Extracted page text data
'''
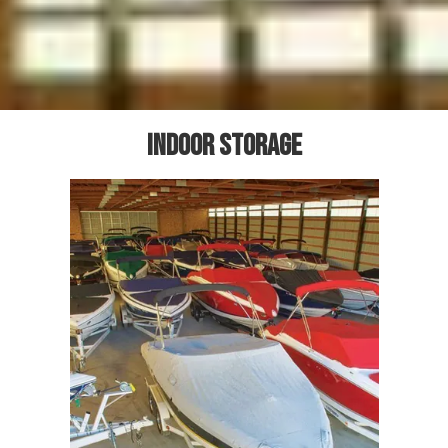
Indoor storage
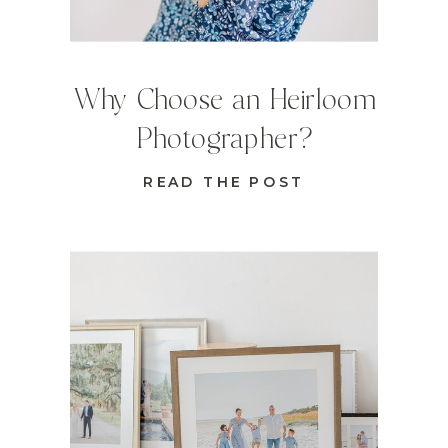
Why Choose an Heirloom
Photographer?
READ THE POST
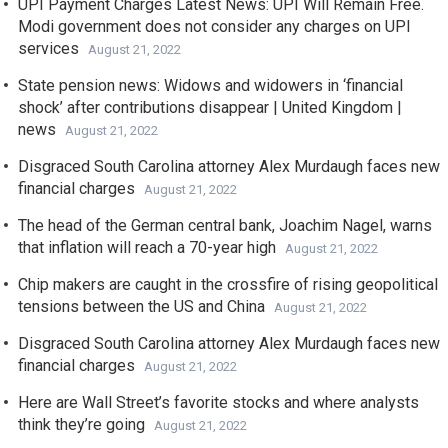
UPI Payment Charges Latest News: UPI Will Remain Free.
Modi government does not consider any charges on UPI
services
August 21, 2022
State pension news: Widows and widowers in ‘financial
shock’ after contributions disappear | United Kingdom |
news
August 21, 2022
Disgraced South Carolina attorney Alex Murdaugh faces new
financial charges
August 21, 2022
The head of the German central bank, Joachim Nagel, warns
that inflation will reach a 70-year high
August 21, 2022
Chip makers are caught in the crossfire of rising geopolitical
tensions between the US and China
August 21, 2022
Disgraced South Carolina attorney Alex Murdaugh faces new
financial charges
August 21, 2022
Here are Wall Street’s favorite stocks and where analysts
think they’re going
August 21, 2022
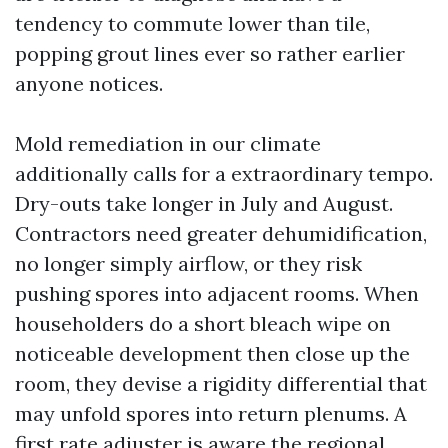
tendency to commute lower than tile,
popping grout lines ever so rather earlier
anyone notices.
Mold remediation in our climate
additionally calls for a extraordinary tempo.
Dry-outs take longer in July and August.
Contractors need greater dehumidification,
no longer simply airflow, or they risk
pushing spores into adjacent rooms. When
householders do a short bleach wipe on
noticeable development then close up the
room, they devise a rigidity differential that
may unfold spores into return plenums. A
first rate adjuster is aware the regional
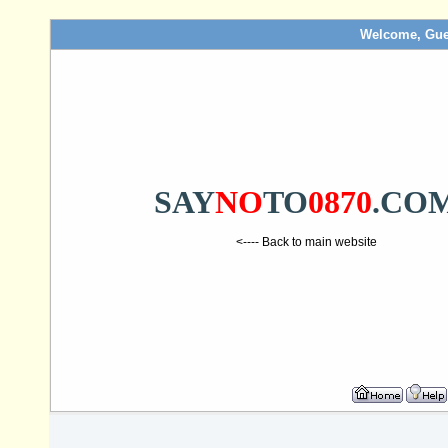
Welcome, Gue
SAY
NO
TO
0870
.CO
<---- Back to main website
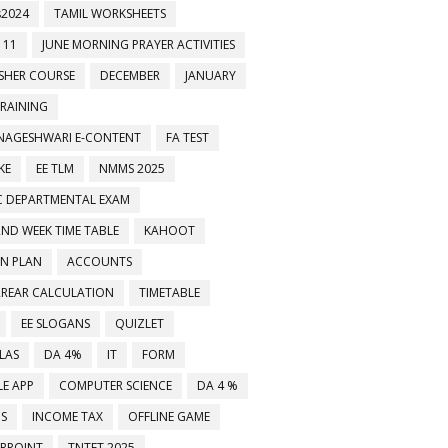
2024
TAMIL WORKSHEETS
 11
JUNE MORNING PRAYER ACTIVITIES
ESHER COURSE
DECEMBER
JANUARY
TRAINING
NAGESHWARI E-CONTENT
FA TEST
KE
EE TLM
NMMS 2025
C DEPARTMENTAL EXAM
2ND WEEK TIME TABLE
KAHOOT
ON PLAN
ACCOUNTS
RREAR CALCULATION
TIMETABLE
EE SLOGANS
QUIZLET
LAS
DA 4%
IT
FORM
E APP
COMPUTER SCIENCE
DA 4 %
MS
INCOME TAX
OFFLINE GAME
RPOINT
TNTET 2025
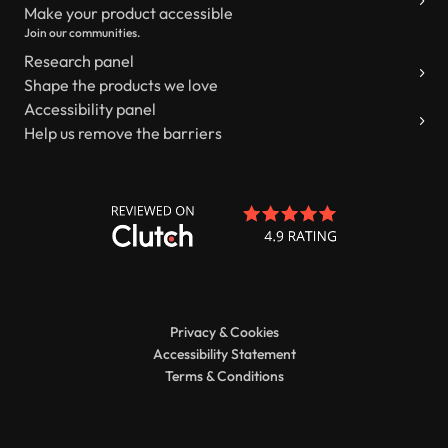
Make your product accessible
Join our communities.
Research panel
Shape the products we love
Accessibility panel
Help us remove the barriers
Privacy & Cookies
Accessibility Statement
Terms & Conditions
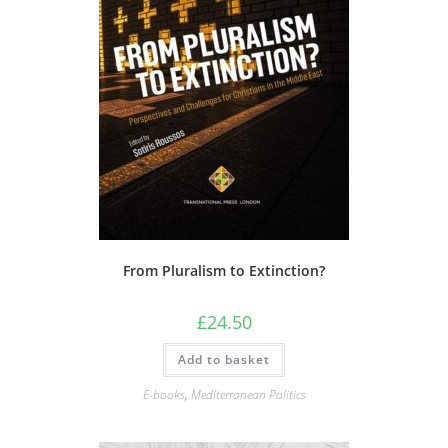
From Pluralism to Extinction?
£
24.50
Add to basket
E-books
,
Mediterranean Politics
'''
## EXERCISE DETAILS:
Tally the lines of the records holding the word "longer", then give only the resulting number.

## RESULT OF THE TASK:
2